**EXERCISE INSTRUCTIONS**
Everything from the line with "Discussione calda senza messaggi non letti" to the final line of the entries is to be set down exactly, except the pictures.

**DATA SHOWN**
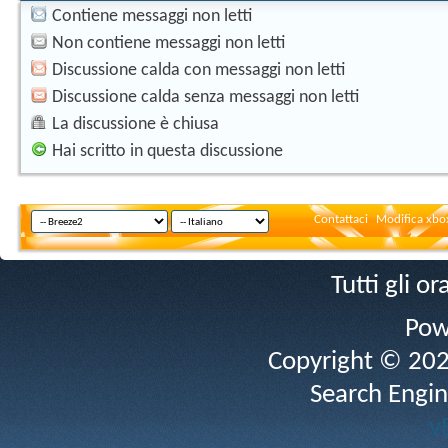
Contiene messaggi non letti
Non contiene messaggi non letti
Discussione calda con messaggi non letti
Discussione calda senza messaggi non letti
La discussione è chiusa
Hai scritto in questa discussione
Contattaci
Modifica xbox
Tutti gli 
Pow
Copyright © 2026 
Search Engin
v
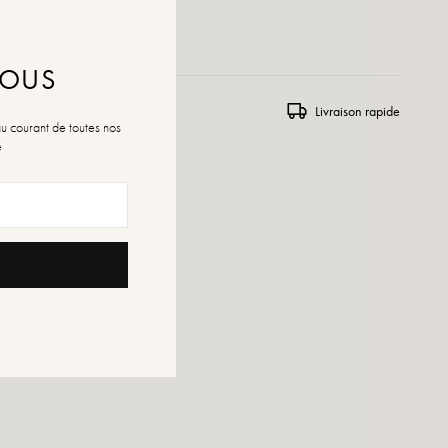
R À LA WISHLIST
NOUS
rs et échanges
Livraison rapide
au courant de toutes nos
é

**SOLUTION TO THIS EXERCISE**
Discussione calda senza messaggi non letti
La discussione è chiusa
Hai scritto in questa discussione
Contattaci
Modifica xbox
Tutti gli 
Pow
Copyright © 2026 
Search Engin
v
R À LA WISHLIST
NOUS
rs et échanges
Livraison rapide
au courant de toutes nos
é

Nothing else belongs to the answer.